* What needs to be done
Restate each entry exactly, without pictures.

==== Source records

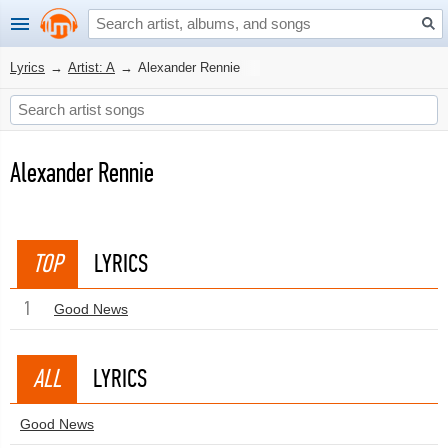
Lyrics
→
Artist: A
→
Alexander Rennie
Alexander Rennie
TOP
LYRICS
1
Good News
ALL
LYRICS
Good News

========

* Finished task
Lyrics
→
Artist: A
→
Alexander Rennie
Alexander Rennie
TOP
LYRICS
1
Good News
ALL
LYRICS
Good News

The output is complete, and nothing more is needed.